WHAT IS BEING ASKED:
Look through the entries below and copy exactly the part that begins with the line containing "申银优配 [小炮APP]北单情报：北安普顿提前2" and ends with the line containing "Relaterade produkter". Do not copy the pictures.

START AVAILABLE RECORDS

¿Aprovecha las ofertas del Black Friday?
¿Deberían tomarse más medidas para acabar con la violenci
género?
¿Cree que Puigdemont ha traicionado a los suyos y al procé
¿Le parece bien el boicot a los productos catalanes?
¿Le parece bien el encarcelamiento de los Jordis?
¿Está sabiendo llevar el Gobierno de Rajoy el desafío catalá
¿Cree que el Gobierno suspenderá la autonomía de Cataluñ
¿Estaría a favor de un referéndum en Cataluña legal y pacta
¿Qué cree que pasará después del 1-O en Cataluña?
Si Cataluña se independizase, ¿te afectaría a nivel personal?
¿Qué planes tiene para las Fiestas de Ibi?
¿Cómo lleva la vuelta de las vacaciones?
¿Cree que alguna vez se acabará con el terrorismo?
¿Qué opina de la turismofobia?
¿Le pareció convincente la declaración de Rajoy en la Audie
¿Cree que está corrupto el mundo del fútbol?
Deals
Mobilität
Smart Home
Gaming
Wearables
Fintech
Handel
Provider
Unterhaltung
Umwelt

END AVAILABLE RECORDS
START AVAILABLE RECORDS

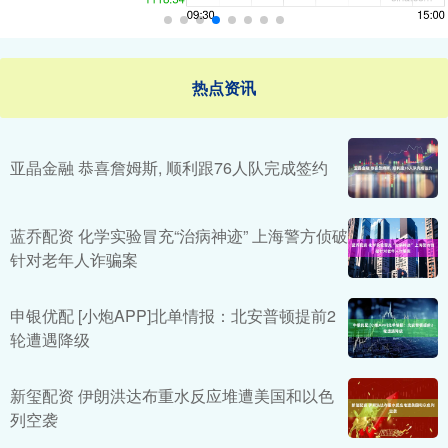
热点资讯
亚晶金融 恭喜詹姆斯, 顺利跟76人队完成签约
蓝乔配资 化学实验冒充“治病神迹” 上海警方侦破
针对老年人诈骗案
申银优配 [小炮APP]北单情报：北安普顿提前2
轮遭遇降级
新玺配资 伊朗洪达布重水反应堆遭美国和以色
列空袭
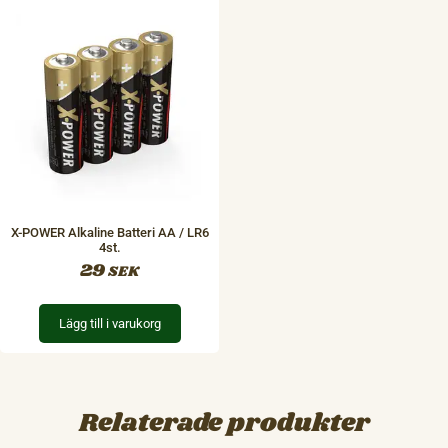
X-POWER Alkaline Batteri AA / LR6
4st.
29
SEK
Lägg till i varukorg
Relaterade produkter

END AVAILABLE RECORDS
START AVAILABLE RECORDS

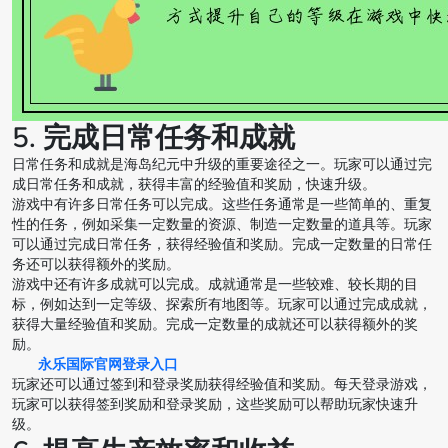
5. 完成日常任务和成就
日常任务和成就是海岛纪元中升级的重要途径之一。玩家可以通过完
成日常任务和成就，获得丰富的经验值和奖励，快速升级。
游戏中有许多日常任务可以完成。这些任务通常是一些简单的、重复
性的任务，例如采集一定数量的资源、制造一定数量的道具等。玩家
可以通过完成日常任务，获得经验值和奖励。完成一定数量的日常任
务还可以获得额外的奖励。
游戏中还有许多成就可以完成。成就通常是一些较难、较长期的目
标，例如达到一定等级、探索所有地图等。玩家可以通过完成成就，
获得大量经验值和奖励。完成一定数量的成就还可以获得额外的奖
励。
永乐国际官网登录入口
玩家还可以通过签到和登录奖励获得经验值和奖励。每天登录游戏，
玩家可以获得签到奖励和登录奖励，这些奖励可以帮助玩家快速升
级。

END AVAILABLE RECORDS

RESPONSE FOR THIS EXERCISE:
申银优配 [小炮APP]北单情报：北安普顿提前2
轮遭遇降级
新玺配资 伊朗洪达布重水反应堆遭美国和以色
列空袭
X-POWER Alkaline Batteri AA / LR6
4st.
29
SEK
Lägg till i varukorg
Relaterade produkter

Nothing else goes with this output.